In general, you can easily differentiate between prototype and production hardware based on these features:
Prototyping hardware is optimized for:
- Flexibility – usually breadboardable and has an open SIM card slot
- Affordability – low cost
- Modularity – compatibility with other hardware ecosystems
- Ease of use – can be setup in minutes and comes with tools
- Beginner audiences – content and examples optimized for beginners
Mass production hardware is optimized for:
- Reliability – Has SMT(surface-mount-technology) components, can withstand extreme temperatures, and comes with hardware warranties
- Manufacturability – pick and place machine ready
- High volumes – can be ordered through a wholesale store
- Ease of integration – should have complete product certifications
- Advanced audiences – comprehensive datasheets and application notes
Prototype & production hardware examples
For instance, Particle produces three basic kinds of hardware – Development kits (DKs), Evaluation kits (EVKs), and Mass production modules (MPMs). These are defined below:
Development kits (DKs)
Development kits are breadboard friendly and optimized for expandability, modularity, and ease-of-use. As a result, they can be used for scaling depending on the use case and application, but maybe best used as short term PoCs in friendly environments.

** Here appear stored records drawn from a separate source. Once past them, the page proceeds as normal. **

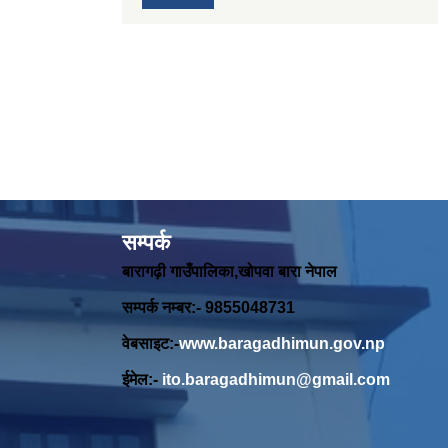
सम्पर्क
बारागढ़ी गाउँपालिका,खोपवा बारा नेपाल
सम्पर्क नम्बर:- 9855048731
वेबसाइट:-
www.baragadhimun.gov.np
ईमेल:-
ito.baragadhimun@gmail.com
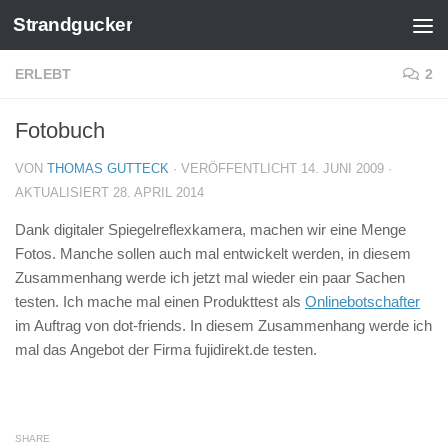
Strandgucker
Zum Inhalt springen
ERLEBT
2
Fotobuch
VON
THOMAS GUTTECK
· VERÖFFENTLICHT
14. JUNI 2009
·
AKTUALISIERT
28. APRIL 2014
Dank digitaler Spiegelreflexkamera, machen wir eine Menge
Fotos. Manche sollen auch mal entwickelt werden, in diesem
Zusammenhang werde ich jetzt mal wieder ein paar Sachen
testen. Ich mache mal einen Produkttest als
Onlinebotschafter
im Auftrag von dot-friends. In diesem Zusammenhang werde ich
mal das Angebot der Firma fujidirekt.de testen.
SHARE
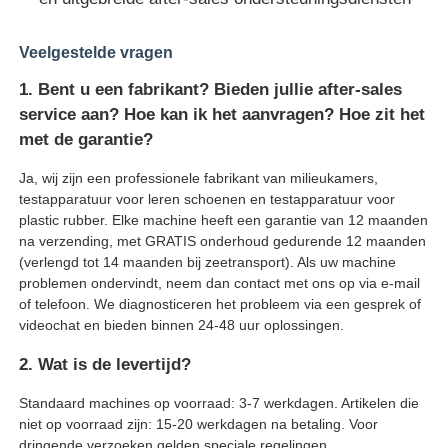
Veelgestelde vragen
1. Bent u een fabrikant? Bieden jullie after-sales
service aan? Hoe kan ik het aanvragen? Hoe zit het
met de garantie?
Ja, wij zijn een professionele fabrikant van milieukamers,
testapparatuur voor leren schoenen en testapparatuur voor
plastic rubber. Elke machine heeft een garantie van 12 maanden
na verzending, met GRATIS onderhoud gedurende 12 maanden
(verlengd tot 14 maanden bij zeetransport). Als uw machine
problemen ondervindt, neem dan contact met ons op via e-mail
of telefoon. We diagnosticeren het probleem via een gesprek of
videochat en bieden binnen 24-48 uur oplossingen.
2. Wat is de levertijd?
Standaard machines op voorraad: 3-7 werkdagen. Artikelen die
niet op voorraad zijn: 15-20 werkdagen na betaling. Voor
dringende verzoeken gelden speciale regelingen.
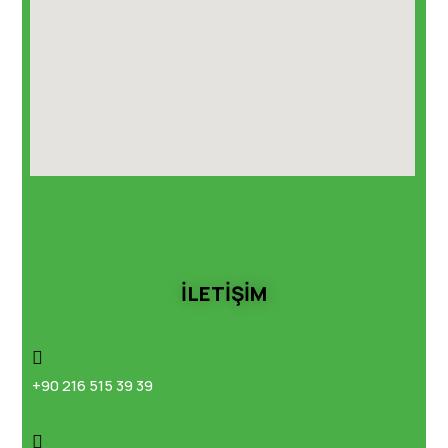
İLETİŞİM
+90 216 515 39 39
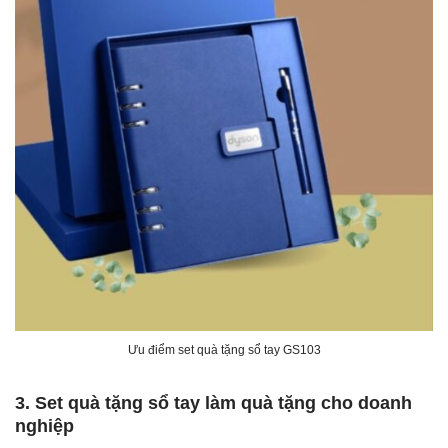
Ưu điểm set quà tặng sổ tay GS103
3. Set quà tặng sổ tay làm quà tặng cho doanh
nghiệp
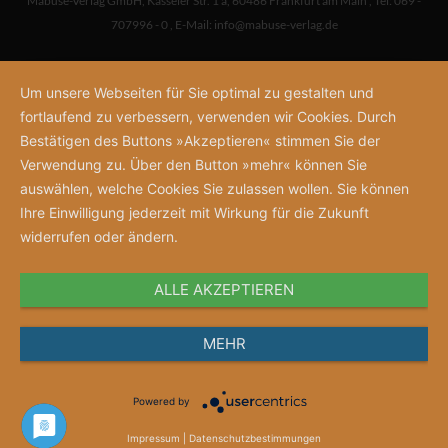
Mabuse-Verlag GmbH
,
Kasseler Str. 1 a
,
60486 Frankfurt am Main
,
Tel: 069 -
707996 - 0
,
E-Mail:
info@mabuse-verlag.de
Um unsere Webseiten für Sie optimal zu gestalten und
fortlaufend zu verbessern, verwenden wir Cookies. Durch
Bestätigen des Buttons »Akzeptieren« stimmen Sie der
Verwendung zu. Über den Button »mehr« können Sie
auswählen, welche Cookies Sie zulassen wollen. Sie können
Ihre Einwilligung jederzeit mit Wirkung für die Zukunft
widerrufen oder ändern.
ALLE AKZEPTIEREN
MEHR
Powered by
Impressum
|
Datenschutzbestimmungen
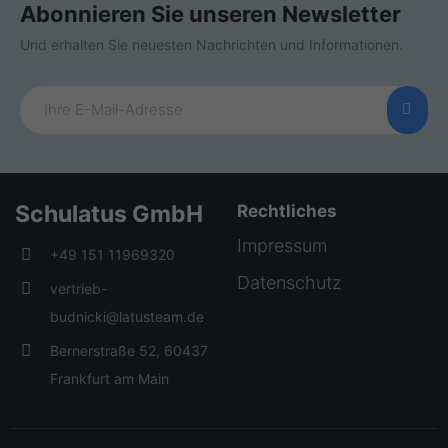
Abonnieren Sie unseren Newsletter
Und erhalten Sie neuesten Nachrichten und Informationen.
Schulatus GmbH
Rechtliches
Impressum
+49 151 11969320
Datenschutz
vertrieb-
budnicki@latusteam.de
Bernerstraße 52, 60437
Frankfurt am Main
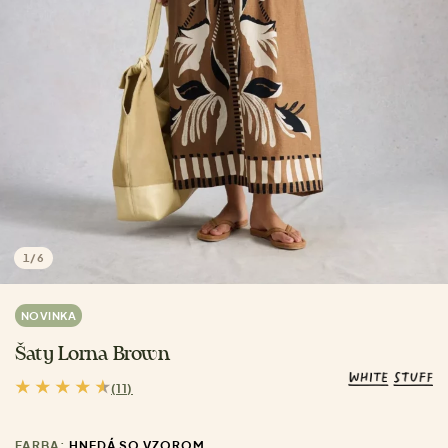
1
/
6
NOVINKA
Šaty Lorna Brown
(11)
FARBA:
HNEDÁ SO VZOROM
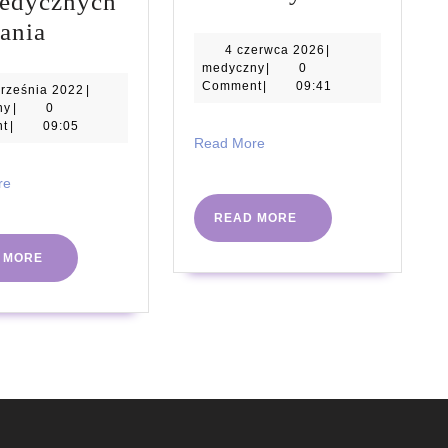
pedycznych
przygotowa
Zalety
ania
się
4
4 czerwca 2026
|
stosowania
medyczny
czerwca
medyczny
|
0
do
poduszek
2026
Comment
|
09:41
17
rześnia 2022
|
pierwszej
medyczny
września
ny
|
0
ortopedycznych
2022
t
|
09:05
wizyty
Read
Read More
do
More
u
spania
Read
re
ortodonty?
More
READ
READ MORE
MORE
READ
 MORE
MORE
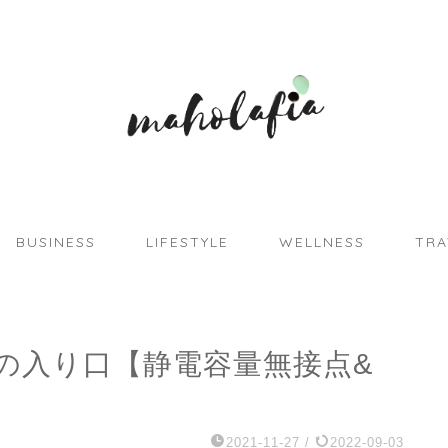
BUSINESS
LIFESTYLE
WELLNESS
TRA
の入り口【静電容量無接点&
2021-11-27
/
2022-09-03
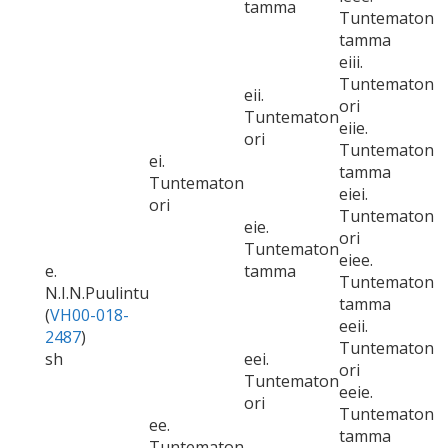
tamma
Tuntematon
tamma
eiii.
Tuntematon
eii.
ori
Tuntematon
eiie.
ori
Tuntematon
ei.
tamma
Tuntematon
eiei.
ori
Tuntematon
eie.
ori
Tuntematon
eiee.
e.
tamma
Tuntematon
N.I.N.Puulintu
tamma
(
VH00-018-
eeii.
2487
)
Tuntematon
sh
eei.
ori
Tuntematon
eeie.
ori
Tuntematon
ee.
tamma
Tuntematon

- Intended use – Useful for iterating/prototyping hardware and firmware systems quickly. It provides a quick start solution and gets an IoT project rolling.
- Features – USB connectivity, ecosystem of hardware accessories, breadboard-able headers, RGB status LED, on-board antenna, affordable costs
- Audience – Hobbyist developers, engineers very new to hardware
- Examples – Photon, Electron, Argon, Boron
Mass production modules (MPMs)
Mass production modules are optimized for deployment in a mass production product, not for development. These are the real deal, intended for deployment for 5-10 years in hostile environments and small spaces. These products have little utility until they are soldered into your end product.
- Intended use – Deployment in a mass production product
- Features – Certifications, hardware warranty and support, environmental robustness, optimized for size and manufacturability
- Audience – Companies manufacturing products at scale
- Examples – P0 / P1 / E SoM MPMs
MPM evaluation kits (EVKs)
MPM Evaluation kits are expansion boards for mass production modules and allow you to develop, iterate, and debug your IoT solution quickly and easily. In other words, they provide a friendlier development experience for mass production hardware solutions. They have a MPM soldered to them, and in many ways can act as a good reference design.
- Intended use – Companies designing a product for deployment at scale, companies iterating from DKs to MPMs. Useful for iterating and refining production firmware in the context of production hardware (MPMs).
- Features – Largest number of GPIO and peripherals, large/comfortable debugging-optimized board layout, application notes and professional documentation
- Audience – Professional engineers who are comfortable designing custom circuit boards, companies with intentions to deploy at scale
- Example – E SoM Evaluation Kit, T SoM Evaluation Kit
Other factors to consider when choosing IoT hardware
When you’re sourcing hardware for prototyping or production, you should also look at the platform, tools, and support that comes with it:
1. Consistent platform, infrastructure, firmware, and development tools
You’ll want to continue using the same cloud infrastructure and development tools as you scale. Switching between different hardware designs is enough of a task, you don’t want to carry this over to the software you are using. The same firmware application, when compiled on your DKs and MPMs, should perform exactly the same way. There should never be a need to tweak or modify the firmware application to get it running on a MPM.
2. Domain experts & support
When selecting a hardware-solution, it’s also important to consider the community surrounding it. Hardware solutions with limited adoption will have fewer resources available to aid you in development. For example, Particle’s development kits have a large developer community surrounding it, which makes it easier to find information and support when needed. If you’re deploying at scale, Particle also offers engineering services that help you build your IoT product from concept to market.
3. Ease of deployment
You want to be able to get your product up and running as quickly as possible. When sourcing hardware, check the articles and documentation that comes with it. Having these resources at the ready will make it easy for you to get your questions answered immediately.
The bottom line
When sourcing prototyping and production hardware, you want to examine its accessibility, affordability, integrations, and manufacturing features. Whether you’re prototyping or building a scalable IoT product, you want to choose hardware that offers a consistent platform environment and ease-of-deployment.